▸ Exercise details:
Directions for the data below: repeat exactly the lines from the one with "2 травня країна-агресор" through the one with "Készülődni többnyire jó", both included, and omit all pictures.

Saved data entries
━━━━━━━━━━

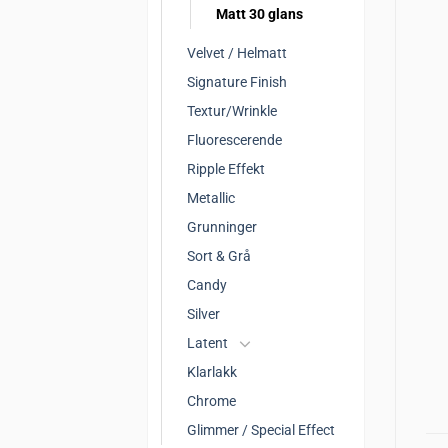
Matt 30 glans
Velvet / Helmatt
Signature Finish
Textur/Wrinkle
Fluorescerende
Ripple Effekt
Metallic
Grunninger
Sort & Grå
Candy
Silver
Latent
Klarlakk
Chrome
Glimmer / Special Effect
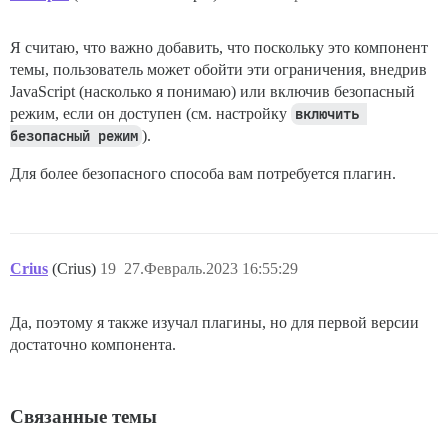
Я считаю, что важно добавить, что поскольку это компонент
темы, пользователь может обойти эти ограничения, внедрив
JavaScript (насколько я понимаю) или включив безопасный
режим, если он доступен (см. настройку
включить 
безопасный режим
).
Для более безопасного способа вам потребуется плагин.
Crius
(Crius)
19
27.Февраль.2023 16:55:29
Да, поэтому я также изучал плагины, но для первой версии
достаточно компонента.
Связанные темы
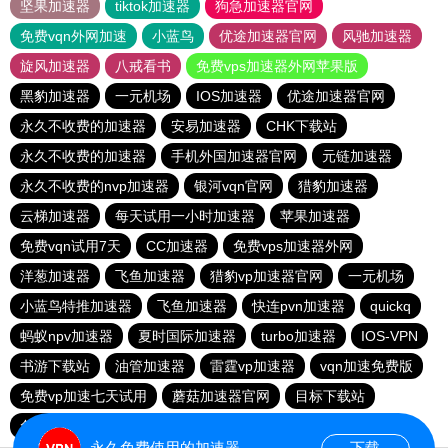
坚果加速器
tiktok加速器
狗急加速器官网
免费vqn外网加速
小蓝鸟
优途加速器官网
风驰加速器
旋风加速器
八戒看书
免费vps加速器外网苹果版
黑豹加速器
一元机场
IOS加速器
优途加速器官网
永久不收费的加速器
安易加速器
CHK下载站
永久不收费的加速器
手机外国加速器官网
元链加速器
永久不收费的nvp加速器
银河vqn官网
猎豹加速器
云梯加速器
每天试用一小时加速器
苹果加速器
免费vqn试用7天
CC加速器
免费vps加速器外网
洋葱加速器
飞鱼加速器
猎豹vp加速器官网
一元机场
小蓝鸟特推加速器
飞鱼加速器
快连pvn加速器
quickq
蚂蚁npv加速器
夏时国际加速器
turbo加速器
IOS-VPN
书游下载站
油管加速器
雷霆vp加速器
vqn加速免费版
免费vp加速七天试用
蘑菇加速器官网
目标下载站
免费vp试用24小时
vqn加速
永久免费使用的加速器
下载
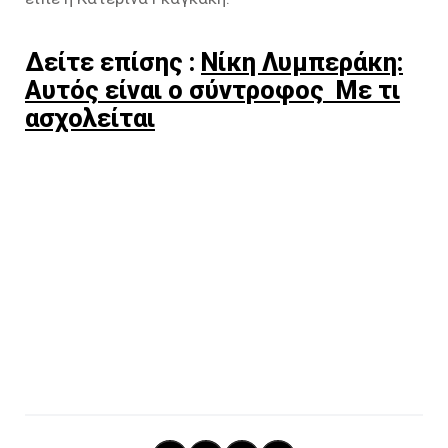
Δείτε επίσης :
Νίκη Λυμπεράκη:
Αυτός είναι ο σύντροφος Με τι
ασχολείται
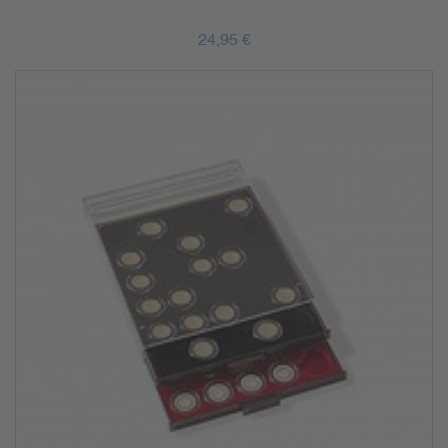
24,95 €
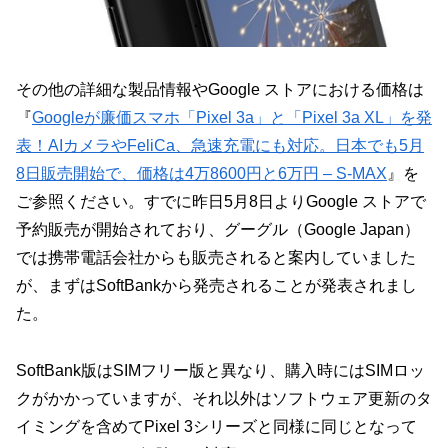
その他の詳細な製品情報やGoogle ストアにおける価格は
『
Googleが廉価スマホ「Pixel 3a」と「Pixel 3a XL」を発
表！AIカメラやFeliCa、急速充電にも対応。日本でも5月
8日販売開始で、価格は4万8600円と6万円 – S-MAX
』を
ご参照ください。すでに昨日5月8日よりGoogle ストアで
予約販売が開始されており、グーグル（Google Japan）
では携帯電話会社からも販売されると案内していました
が、まずはSoftBankから発売されることが発表されまし
た。
SoftBank版はSIMフリー版と異なり、購入時にはSIMロッ
クがかかっていますが、それ以外はソフトウェア更新のタ
イミングを含めてPixel 3シリーズと同様に同じとなって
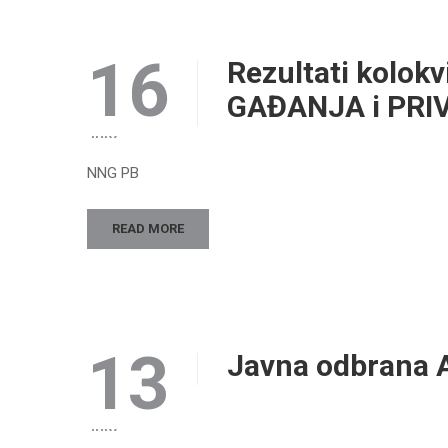
16
Rezultati kolo
GAĐANJA i PR
JULY
NNG PB
READ MORE
13
Javna odbrana 
JULY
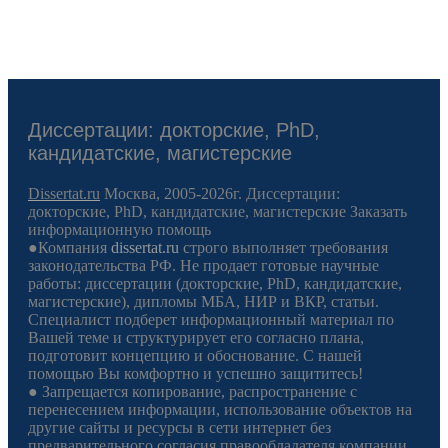
Диссертации: докторские, PhD,
кандидатские, магистерские
Dissertat.ru
Москва, 2005-2026г. Диссертации:
докторские, PhD, кандидатские, магистерские Заказать
информационную помощь
●Компания
dissertat.ru
строго выполняет требования
законодательства РФ. Не продает готовые научные
работы: диссертации (докторские, PhD, кандидатские,
магистерские), дипломы МБА, НИР и ВКР, статьи.
Специалист подберет информационный материал по
Вашей теме и структурирует его согласно плана,
подготовит концепцию и обоснование. С нашей
помощью Вы комфортно и успешно защититесь!
● Запрещается копирование, распространение с
перенесением информации, использование объектов на
другие сайты и ресурсы в сети интернет без
предварительного согласия правообладателя компании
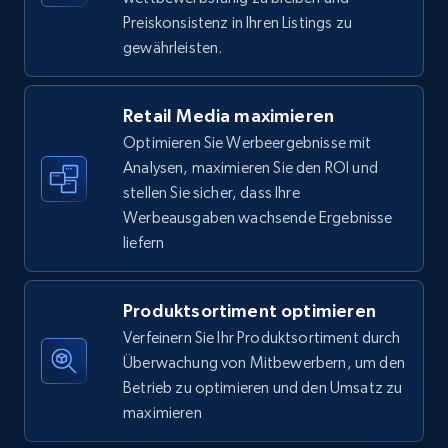
5.6K+
875+
Jetzt anfangen
Preiskonsistenz in Ihren Listings zu
gewährleisten.
Walmart - products - Find new products by
Retail Media maximieren
using specific category URL
Optimieren Sie Werbeergebnisse mit
URL, Final price, Sku, Currency, Gtin,
Analysen, maximieren Sie den ROI und
Specifications, Image urls, Top reviews, and
stellen Sie sicher, dass Ihre
more.
Werbeausgaben wachsende Ergebnisse
liefern
5.6K+
875+
Jetzt anfangen
Produktsortiment optimieren
Verfeinern Sie Ihr Produktsortiment durch
Walmart - products - Collects products by
Überwachung von Mitbewerbern, um den
specific keywords
Betrieb zu optimieren und den Umsatz zu
URL, Final price, Sku, Currency, Gtin,
maximieren
Specifications, Image urls, Top reviews, and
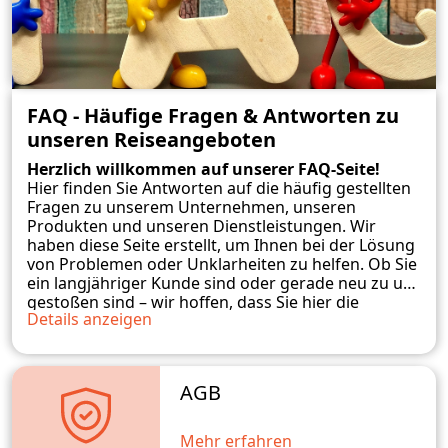
FAQ - Häufige Fragen & Antworten zu
unseren Reiseangeboten
Herzlich willkommen auf unserer FAQ-Seite!
Hier finden Sie Antworten auf die häufig gestellten
Fragen zu unserem Unternehmen, unseren
Produkten und unseren Dienstleistungen. Wir
haben diese Seite erstellt, um Ihnen bei der Lösung
von Problemen oder Unklarheiten zu helfen. Ob Sie
ein langjähriger Kunde sind oder gerade neu zu uns
gestoßen sind – wir hoffen, dass Sie hier die
Details anzeigen
benötigten Informationen finden. Sollten Sie
weitere Fragen haben, zögern Sie bitte nicht, uns zu
kontaktieren. Wir stehen Ihnen gerne zur
Verfügung und werden unser Bestes tun, um Ihnen
AGB
weiterzuhelfen.
Mehr erfahren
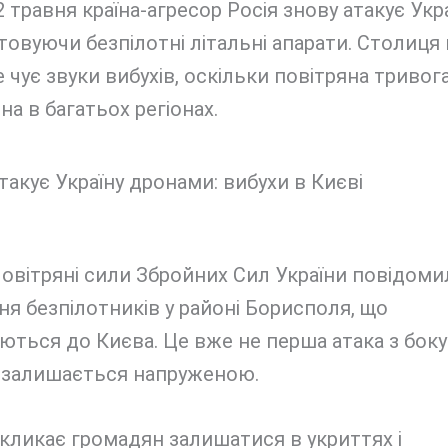
2 травня країна-агресор Росія знову атакує Укра
овуючи безпілотні літальні апарати. Столиця 
е чує звуки вибухів, оскільки повітряна тривог
а в багатьох регіонах.
Повітряні сили Збройних Сил України повідоми
я безпілотників у районі Борисполя, що
ться до Києва. Це вже не перша атака з боку Р
я залишається напруженою.
кликає громадян залишатися в укриттях і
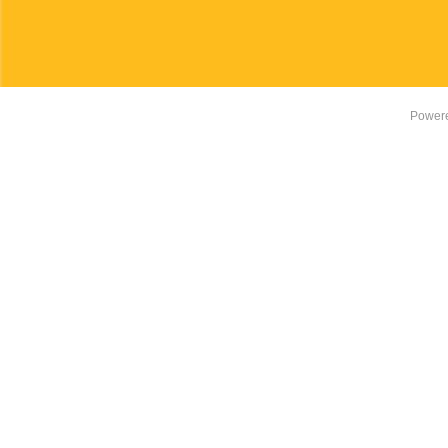
Power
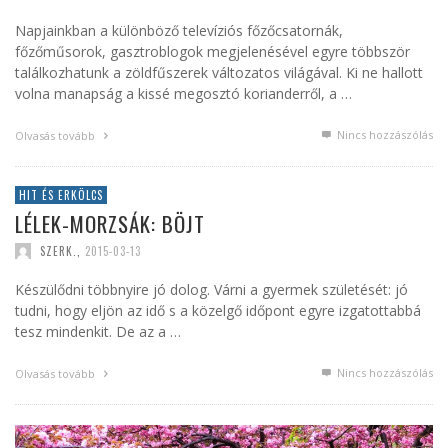
Napjainkban a különböző televíziós főzőcsatornák,
főzőműsorok, gasztroblogok megjelenésével egyre többször
találkozhatunk a zöldfűszerek változatos világával. Ki ne hallott
volna manapság a kissé megosztó korianderről, a …
Nincs hozzászólás
Olvasás tovább
HIT ÉS ERKÖLCS
LÉLEK-MORZSÁK: BÖJT
SZERK.
,
2015-03-13
Készülődni többnyire jó dolog. Várni a gyermek születését: jó
tudni, hogy eljön az idő s a közelgő időpont egyre izgatottabbá
tesz mindenkit. De az a …
Nincs hozzászólás
Olvasás tovább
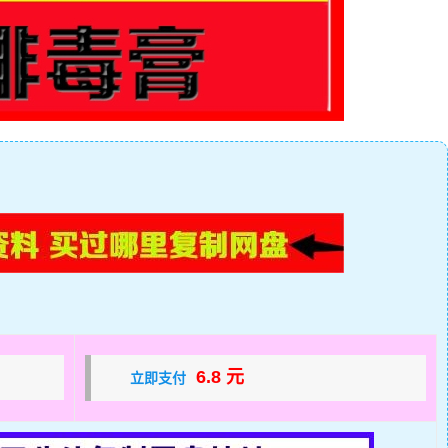
6.8 元
立即支付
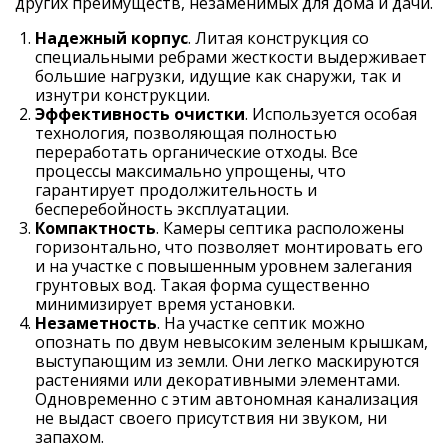
других преимуществ, незаменимых
для дома и дачи
.
Надежный корпус
. Литая конструкция со
специальными ребрами жесткости выдерживает
большие нагрузки, идущие как снаружи, так и
изнутри конструкции.
Эффективность очистки
. Используется особая
технология, позволяющая полностью
переработать органические отходы. Все
процессы максимально упрощены, что
гарантирует продолжительность и
бесперебойность эксплуатации.
Компактность
. Камеры септика расположены
горизонтально, что позволяет монтировать его
и на участке с повышенным уровнем залегания
грунтовых вод. Такая форма существенно
минимизирует время установки.
Незаметность
. На участке септик можно
опознать по двум невысоким зеленым крышкам,
выступающим из земли. Они легко маскируются
растениями или декоративными элементами.
Одновременно с этим автономная канализация
не выдаст своего присутствия ни звуком, ни
запахом.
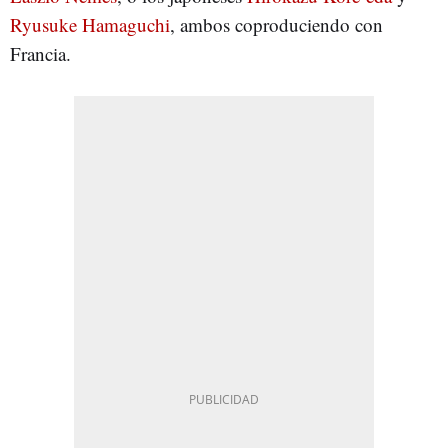
Ryusuke Hamaguchi
, ambos coproduciendo con
Francia.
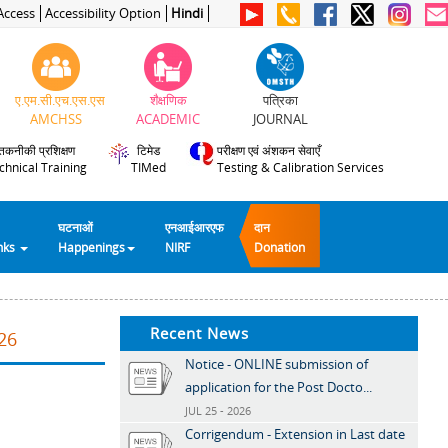
Access
Accessibility Option
Hindi
ए.एम.सी.एच.एस.एस
शैक्षणिक
पत्रिका
AMCHSS
ACADEMIC
JOURNAL
तकनीकी प्रशिक्षण
टिमेड
परीक्षण एवं अंशकन सेवाएँ
chnical Training
TIMed
Testing & Calibration Services
घटनाओं
एनआईआरएफ
दान
inks
Happenings
NIRF
Donation
Recent News
26
Notice - ONLINE submission of
application for the Post Docto...
JUL 25 - 2026
Corrigendum - Extension in Last date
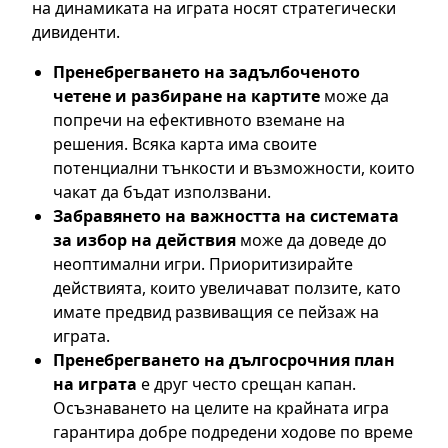
на динамиката на играта носят стратегически
дивиденти.
Пренебрегването на задълбоченото
четене и разбиране на картите
може да
попречи на ефективното вземане на
решения. Всяка карта има своите
потенциални тънкости и възможности, които
чакат да бъдат използвани.
Забравянето на важността на системата
за избор на действия
може да доведе до
неоптимални игри. Приоритизирайте
действията, които увеличават ползите, като
имате предвид развиващия се пейзаж на
играта.
Пренебрегването на дългосрочния план
на играта
е друг често срещан капан.
Осъзнаването на целите на крайната игра
гарантира добре подредени ходове по време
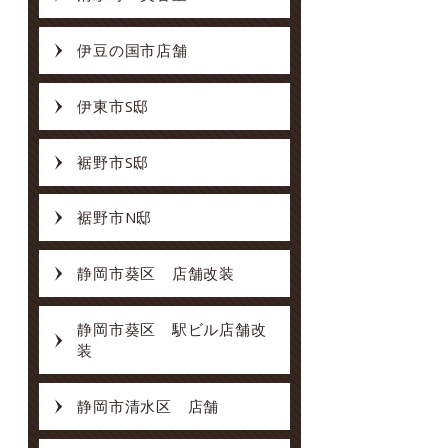
伊豆の国市店舗
伊東市S邸
裾野市S邸
裾野市N邸
静岡市葵区 店舗改装
静岡市葵区 駅ビル店舗改
装
静岡市清水区 店舗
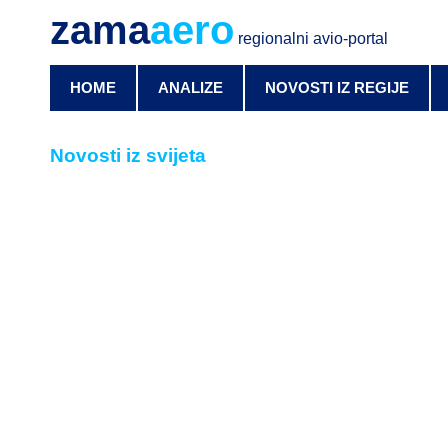
zama
aero
regionalni avio-portal
HOME
ANALIZE
NOVOSTI IZ REGIJE
Novosti iz svijeta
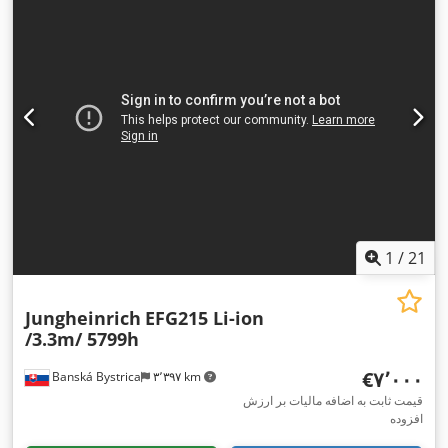
,
, عرض ساخت:
۱٬۱۰۰ میلی‌متر
Elektro
1
/
21
Jungheinrich
EFG215 Li-ion
/3.3m/ 5799h
‎€۷٬۰۰۰
Banská Bystrica
۳٬۳۹۷ km
قیمت ثابت به اضافه مالیات بر ارزش
افزوده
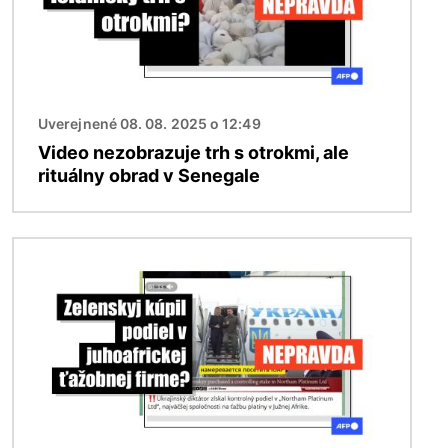
Uverejnené 08. 08. 2025 o 12:49
Video nezobrazuje trh s otrokmi, ale
rituálny obrad v Senegale
Obrázok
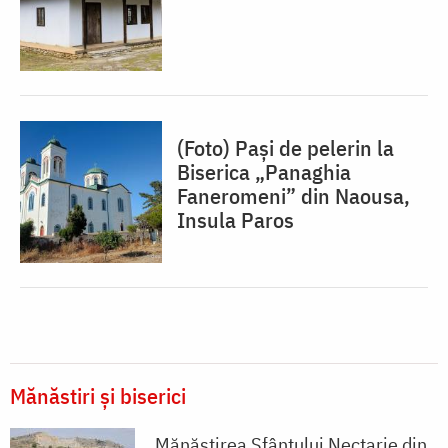
(Foto) Pași de pelerin la
Biserica „Panaghia
Faneromeni” din Naousa,
Insula Paros
Mănăstiri și biserici
Mănăstirea Sfântului Nectarie din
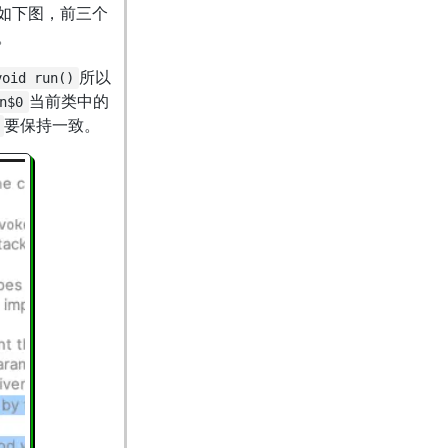
如下图，前三个
。
所以
void run()
当前类中的
n$0
要保持一致。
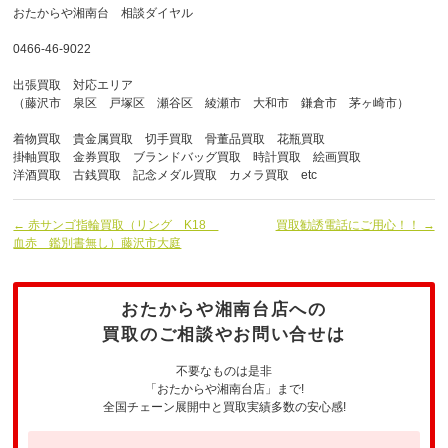
おたからや湘南台 相談ダイヤル
0466-46-9022
出張買取 対応エリア
（藤沢市 泉区 戸塚区 瀬谷区 綾瀬市 大和市 鎌倉市 茅ヶ崎市）
着物買取 貴金属買取 切手買取 骨董品買取 花瓶買取
掛軸買取 金券買取 ブランドバッグ買取 時計買取 絵画買取
洋酒買取 古銭買取 記念メダル買取 カメラ買取 etc
← 赤サンゴ指輪買取（リング K18
買取勧誘電話にご用心！！ →
血赤 鑑別書無し）藤沢市大庭
おたからや湘南台店への
買取のご相談やお問い合せは
不要なものは是非
「おたからや湘南台店」まで!
全国チェーン展開中と買取実績多数の安心感!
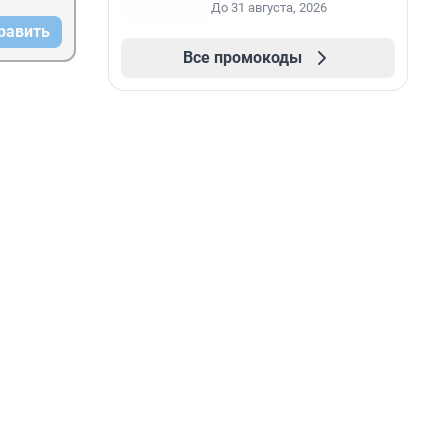
До 31 августа, 2026
равить
Все промокоды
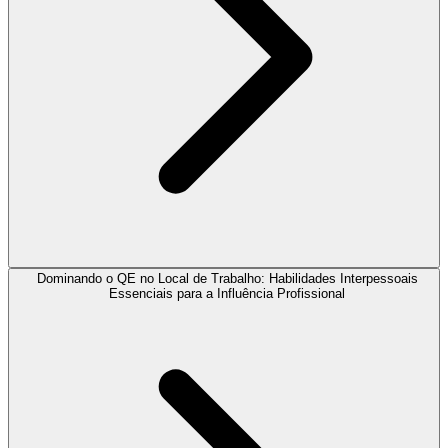
Dominando o QE no Local de Trabalho: Habilidades Interpessoais
Essenciais para a Influência Profissional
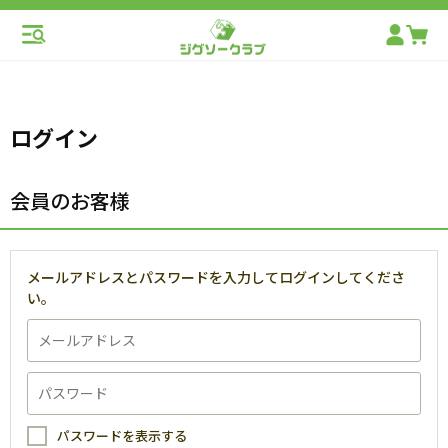
ログイン
会員のお客様
メールアドレスとパスワードを入力してログインしてくださ
い。
パスワードを表示する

━━━━━━━━━━

▸ Answer:
2 травня країна-агресор Росія знову атакує Укра
овуючи безпілотні літальні апарати. Столиця 
е чує звуки вибухів, оскільки повітряна тривог
а в багатьох регіонах.
Повітряні сили Збройних Сил України повідоми
я безпілотників у районі Борисполя, що
ться до Києва. Це вже не перша атака з боку Р
я залишається напруженою.
кликає громадян залишатися в укриттях і
Power
Napjainkban a különböző televíziós főzőcsatornák,
főzőműsorok, gasztroblogok megjelenésével egyre többször
találkozhatunk a zöldfűszerek változatos világával. Ki ne hallott
volna manapság a kissé megosztó korianderről, a …
Nincs hozzászólás
Olvasás tovább
HIT ÉS ERKÖLCS
LÉLEK-MORZSÁK: BÖJT
SZERK.
,
2015-03-13
Készülődni többnyire jó dolog. Várni a gyermek születését: jó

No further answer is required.